After tightening laws on tobacco and alcohol, experts now want a high tax on sugary drinks as they cause a sugar high that leads to insulin resistance. Ahead of World Health Day (April 7), the Lancet study (to be published online late tonight) said there is a fourfold rise in the number of diabetics – from 108 million in 1980 to 422 million in 2014 and half of them live in India, China, USA, Brazil and Indonesia.
According to the Lancet study, China, India and USA are among the top three countries with a high number of diabetic population. While the numbers climbed from 20.4 million in China in 1980 to 102.9 million in 2014, the rise has been equally dramatic in India from 11.9 million in 1980 to 64.5 million in India. Prevalence of diabetes has more than doubled for men in India and China (3.7 per cent to 9.1 per cent in India and 3.5 per cent to 9.9 per cent in China). It has also increased by 50 per cent among women in China (5.0 per cent to 7.6 per cent) and 80 per cent among women in India (4.6 per cent to 8.3 per cent).
Dietary patterns must change, with more fibre and protein and less of sugar and starches in the diet. A high tax on sugary drinks is needed, as they cause a sugar high that leads to insulin resistance, Dr K Srinath Reddy, President of Public Health Foundation of India told The Indian Express.
The government launched an adult screening programme for diabetes and hypertension in some districts, but it has had an inadequate response. Unless early detection and effective treatment become a part of routinely available primary health services, we will fail in protecting persons with diabetes from having serious complications. Urban planning must support safe and pleasurable physical activity, especially active commuting. Public education on the prevention and appropriate treatment of diabetes is essential, as self-care is an important element of clinical management, Reddy said.
The findings provide estimates of worldwide diabetes trends and the larger rise in diabetes prevalence in low-income and middle-income countries than in high-income countries, and the mostly flat trends in Europe (especially in northwestern Europe),is caused by several factors. First, adiposity, which is an important risk factor for diabetes, has increased substantially more, and is now higher, in many low-income and middle-income countries than in continental Europe and high-income Asia Pacific countries, especially in women.

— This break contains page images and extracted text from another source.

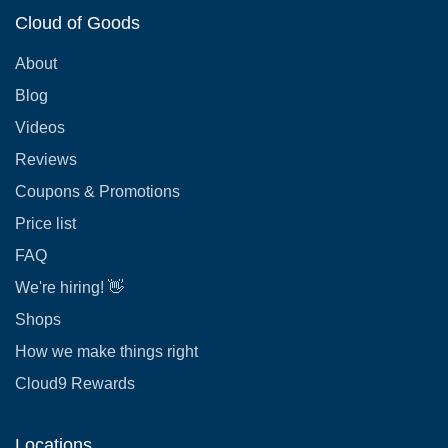
Cloud of Goods
About
Blog
Videos
Reviews
Coupons & Promotions
Price list
FAQ
We're hiring! 👋
Shops
How we make things right
Cloud9 Rewards
Locations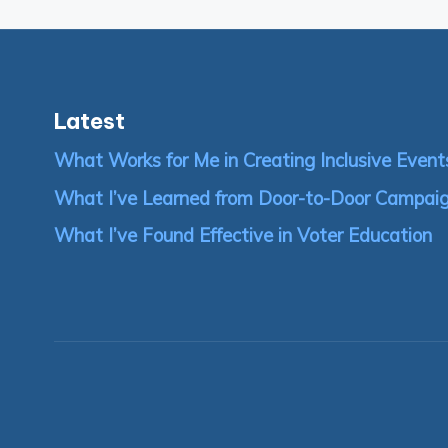
pagination
Latest
What Works for Me in Creating Inclusive Event
What I’ve Learned from Door-to-Door Campai
What I’ve Found Effective in Voter Education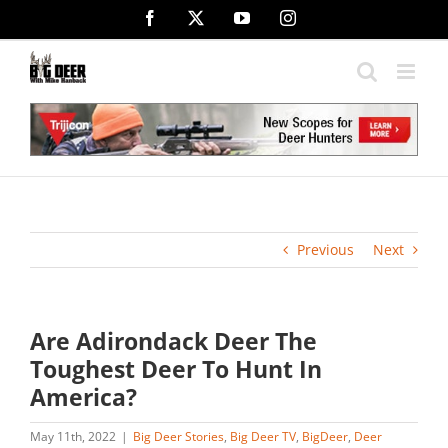
Skip
Facebook
X
YouTube
Instagram
to
content
Previous
Next
Are Adirondack Deer The
Toughest Deer To Hunt In
America?
May 11th, 2022
|
Big Deer Stories
,
Big Deer TV
,
BigDeer
,
Deer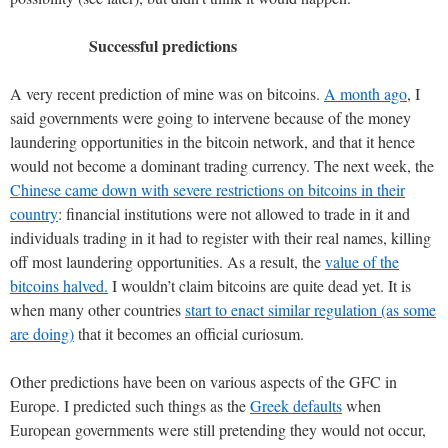
Successful predictions
A very recent prediction of mine was on bitcoins.
A month ago
, I
said governments were going to intervene because of the money
laundering opportunities in the bitcoin network, and that it hence
would not become a dominant trading currency. The next week, the
Chinese came down with severe restrictions on bitcoins in their
country
: financial institutions were not allowed to trade in it and
individuals trading in it had to register with their real names, killing
off most laundering opportunities. As a result, the
value of the
bitcoins halved.
I wouldn’t claim bitcoins are quite dead yet. It is
when many other countries
start to enact similar regulation (as some
are doing)
that it becomes an official curiosum.
Other predictions have been on various aspects of the GFC in
Europe. I predicted such things as the
Greek defaults
when
European governments were still pretending they would not occur,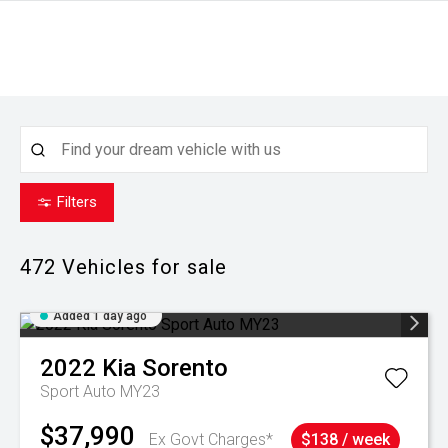
Filters
472
Vehicles for sale
Added 1 day ago
2022
Kia
Sorento
Sport Auto MY23
$37,990
Ex Govt Charges*
$138 / week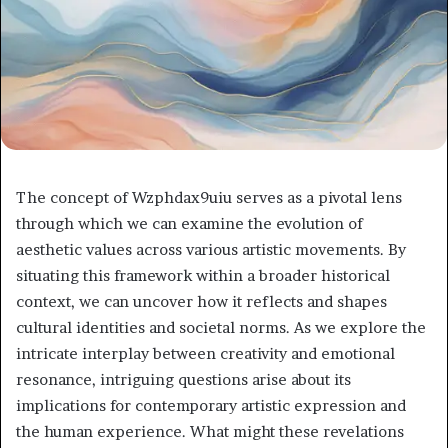
The concept of Wzphdax9uiu serves as a pivotal lens
through which we can examine the evolution of
aesthetic values across various artistic movements. By
situating this framework within a broader historical
context, we can uncover how it reflects and shapes
cultural identities and societal norms. As we explore the
intricate interplay between creativity and emotional
resonance, intriguing questions arise about its
implications for contemporary artistic expression and
the human experience. What might these revelations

Prof. Majid Ezzati, senior author from Imperial College London, said that the rates of diabetes are rising quickly in China, India and other low- and middle-income countries. As a result of rise in prevalence and population growth and ageing, the number of people with diabetes in India has risen from 11.9 million in 1980 to 64.5 million in 2014. The study includes data from 751 studies totalling 4.4 million adults in different world regions. No country saw a significant decrease in diabetes prevalence. Obesity is the important risk factor for type-2 diabetes and attempts to control rising rates have not proved successful.
Diabetes will be the world’s seventh largest killer by 2030 unless intense and focused efforts are made by governments, communities and individuals,” said Dr Poonam Khetrapal Singh, regional director, WHO South-East Asia, adding that the theme for the World Health Day was to focus on diabetes and to scale up efforts to prevent the disease.